Czy to dlatego tak dużo zużyłeś w jadalni? Terapia metaliczna?
Byłem naprawdę zainspirowany ogrodem poza nim. Ma miękkie, brudne różowe róże Davida Austina wspinające się po szarym kamieniu. Róże wiszą w oknach! W bluestone znajduje się mały staw, a wszystkie rośliny w doniczkach mają srebrzyste liście jak uszy jagnięcia. Przyniosłem te szarości i srebra do wnętrza, używając ich do blaszanego sufitu, który prawie wygląda jak oczko, oraz w tkaninie na ścianach i krzesłach. To nowy sposób na zastosowanie kwiatowego, kwadratowego wzoru architektonicznego. Właściwie uważam, że ten pokój ma nowy wiktoriański nastrój, jak dobry angielski film.
Położyć na ścianie wzorzyste krzesło lub łóżko na tej samej wzorzystej tkaninie - co to osiąga?
Efekty tutaj są absolutnie angielskie i to są moje ulubione chwile w domu. Uwielbiam robić zasłony, ściany i meble z tej samej tkaniny. Przynosi spokój i radość. Czasami wrzucę coś innego, aby to zepsuć, na przykład trochę zielonego wykończenia na krzesłach do jadalni.
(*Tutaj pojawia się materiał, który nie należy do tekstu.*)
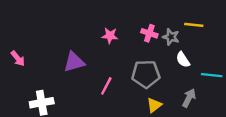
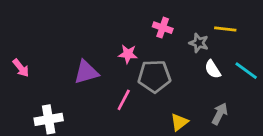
pink cross: (149, 33) -> (163, 28), moved
pink star: (110, 36) -> (128, 54), moved
gray pentagon: (146, 74) -> (154, 76), moved
cyan line: (212, 75) -> (246, 71), moved, turned 30

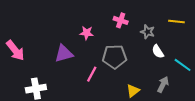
yellow line: (225, 29) -> (176, 22), moved
pink star: (128, 54) -> (87, 33), moved
pink arrow: (21, 68) -> (15, 50), size x1.5
cyan line: (246, 71) -> (183, 65), moved

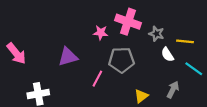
pink cross: (121, 20) -> (128, 22), size x1.6
yellow line: (176, 22) -> (185, 41), moved
pink star: (87, 33) -> (101, 33), moved

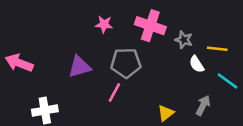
pink star: (101, 33) -> (104, 24), moved
pink arrow: (16, 53) -> (19, 63), turned 150
gray pentagon: (121, 60) -> (126, 63), moved

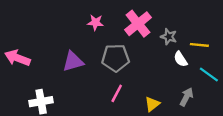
pink cross: (150, 26) -> (138, 24), turned 32
pink line: (114, 92) -> (117, 93), moved

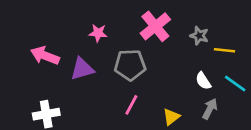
pink star: (95, 22) -> (98, 33), moved
gray star: (169, 37) -> (199, 36), moved
pink arrow: (17, 58) -> (45, 56), moved
white semicircle: (181, 59) -> (203, 81), moved

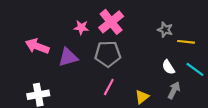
pink cross: (155, 26) -> (111, 22), moved

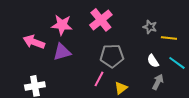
pink star: (81, 27) -> (62, 25), moved, size x1.5
gray pentagon: (108, 54) -> (112, 56), moved
yellow triangle: (142, 97) -> (121, 88), moved

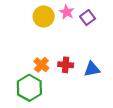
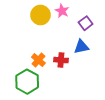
purple square: (88, 18) -> (86, 23), moved
blue triangle: (92, 69) -> (81, 47), moved

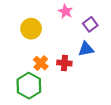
yellow circle: (40, 15) -> (31, 29), moved

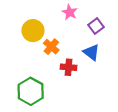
blue triangle: (86, 49) -> (91, 52), turned 49
orange cross: (41, 63) -> (51, 47), moved

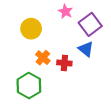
purple square: (96, 26) -> (90, 24), size x1.5
orange cross: (51, 47) -> (43, 58), moved

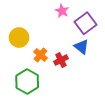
yellow circle: (31, 29) -> (19, 38), moved
red cross: (64, 63) -> (61, 60), turned -32

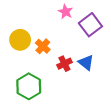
blue triangle: (81, 47) -> (86, 63), moved
orange cross: (40, 55) -> (43, 46), moved

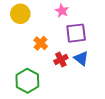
purple square: (90, 25) -> (76, 33), moved, turned 30
yellow circle: (20, 40) -> (20, 14), moved

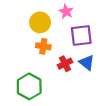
yellow circle: (20, 14) -> (40, 22), moved
orange cross: (41, 43) -> (43, 46), turned -32

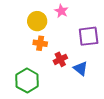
purple square: (81, 35) -> (89, 36), moved
blue triangle: (87, 63) -> (81, 68), moved

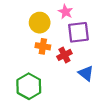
purple square: (89, 36) -> (78, 32), moved
red cross: (60, 59) -> (64, 55), moved

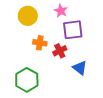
yellow circle: (40, 23) -> (28, 16), moved

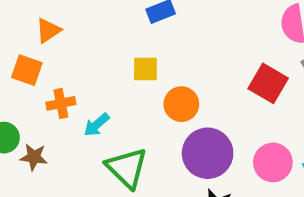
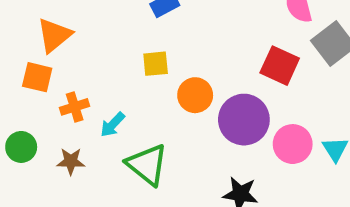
orange triangle: (48, 30) -> (54, 35), size x1.4
purple circle: (208, 153) -> (244, 120), moved
brown star: (34, 157) -> (71, 161), moved

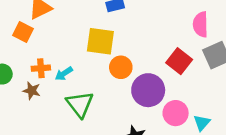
yellow square: (156, 64) -> (100, 41), size x1.6
orange cross: (75, 107) -> (41, 68), moved

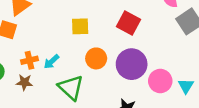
yellow square: (100, 41) -> (80, 26), size x0.7
red square: (179, 61) -> (128, 23), moved
orange circle: (121, 67) -> (96, 58), moved

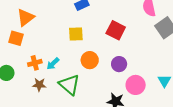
purple circle: (132, 64) -> (119, 64), size x0.6
pink circle: (160, 81) -> (136, 85), moved
brown star: (24, 82) -> (39, 85), moved

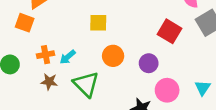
red square: (116, 30) -> (170, 31), moved

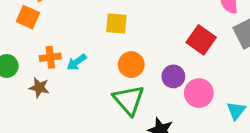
brown star: (49, 82) -> (39, 88), moved
green triangle: (86, 84) -> (129, 100), moved
pink circle: (167, 90) -> (199, 93), moved

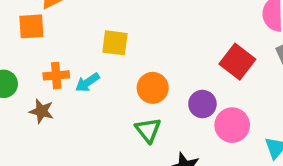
orange square: (28, 17) -> (31, 26), turned -30
yellow square: (116, 23) -> (115, 43), moved
green triangle: (129, 100) -> (148, 130), size x0.7

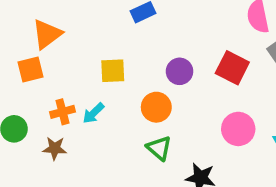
purple circle: (202, 104) -> (180, 71), moved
Ale generalnie uwielbiam, kiedy rzeczy się nie walczą.
Jest w tym coś nieodparcie ladnego - odpowiednik paska i torby pasujących do butów. Podobnie jest z różowym otomana z marszczoną spódnicą w pokoju rodzinnym.
To kawałek z linii mebli Suzanne Rheinstein. Ma jakość debiutanta w kraju, którą uwielbiam. Używam wielu tapicerowanych otomanów, ponieważ jestem wielkim zwolennikiem zwinięcia się w kłębek i kopania butów przy każdej okazji! I to jest leniwy, przytulny dom.
Czy w 2011 r. Pojawi się nowy nastrój w pokojach?
Będzie więcej mieszania wnętrz z zewnętrzem. Pokoje będą bardziej przypominać ONZ niż jeden kraj - eklektyczny, podróżny i pełen wrażeń. Zdecydowanie będzie to rok duszy.
Oprócz dusznych domów, co sprawia, że jesteś szczęśliwy?
Moja rodzina - uwielbiam to, że nic nie wiedzą i nie dbają o gimp lub blanc de Chine! Moi przyjaciele i mój zespół projektowy. Chciałbym zebrać je dookoła mojego bardzo długiego stołu kuchennego na homara z muzyką śródziemnomorską, chrupiącymi białymi serwetkami i 40-warstwowymi herbatnikami. I oczywiście kąpiele i martini. Pierwszą rzeczą, którą robię codziennie po pracy, jest narysowanie kąpieli. Jeśli byłby to szczególnie dobry dzień, wypiję martini. A jeśli to był trudny dzień... Poproszę martini.